Foudroyage sans remblayage en Moselle : indemnisation des maisons sinistrées

Posée le 23/06/2026 · Ministère interrogé : Ministère délégué auprès du ministre de l’économie, des finances et de la souveraineté industrielle, énergétique et numérique, chargé de l'industrie

Kévin Pfeffer Kévin PfefferRN Député — Moselle (6)

La question

M. Kévin Pfeffer alerte M. le ministre délégué auprès du ministre de l'économie, des finances et de la souveraineté industrielle, énergétique et numérique, chargé de l'industrie, sur le traitement des dommages miniers subis par des particuliers dans plusieurs communes de Moselle, notamment Rosbruck, Cocheren et Morsbach, à la suite de l'exploitation par foudroyage sans remblayage pratiquée par l'ancien établissement public Charbonnages de France. Des dizaines de familles vivent depuis quarante ans dans des logements présentant des déclivités pouvant atteindre 3 %, soit cinq fois le seuil d'inhabitabilité, sans pouvoir céder un bien totalement déprécié. Alors que l'arrêt de la cour d'appel de Metz du 14 mai 2024 a reconnu la responsabilité de l'État, celui-ci a formé un pourvoi en cassation et continue de multiplier les recours contentieux à l'encontre de ces mêmes sinistrés, quand il indemnise par ailleurs des collectivités locales en quelques mois pour des dommages résultant des mêmes causes.

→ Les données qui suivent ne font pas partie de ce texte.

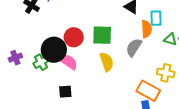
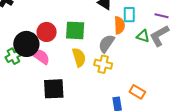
yellow cross: (166, 73) -> (103, 64), moved
orange rectangle: (148, 91) -> (137, 92), moved, size x0.7
black square: (65, 92) -> (54, 89), moved, size x1.6

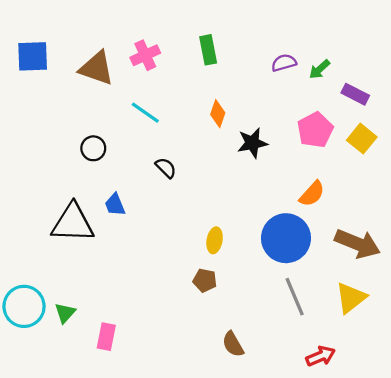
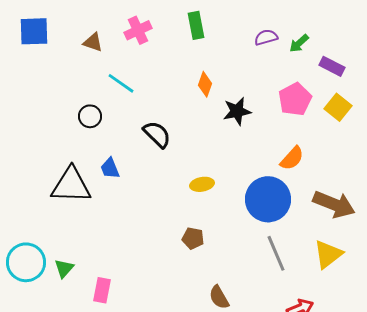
brown triangle: (97, 68) -> (93, 42), size x0.6
cyan line: (145, 113) -> (121, 83), moved
black semicircle: (166, 168) -> (157, 134), size x1.4
yellow ellipse: (215, 240) -> (202, 184), moved, turned 70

Par ailleurs, l'interprétation restrictive de la loi de 2003 exclut du FGAO l'essentiel des sinistres antérieurs au 1er septembre 1998 et les victimes se voient proposer des offres manifestement dérisoires. Il lui demande si le Gouvernement entend substituer aux procédures contentieuses en cours des protocoles transactionnels amiables, garantissant une indemnisation intégrale des préjudices, selon des modalités équivalentes à celles accordées aux collectivités, et s'il envisage d'ouvrir le bénéfice du FGAO à l'ensemble des sinistrés sans distinction de date.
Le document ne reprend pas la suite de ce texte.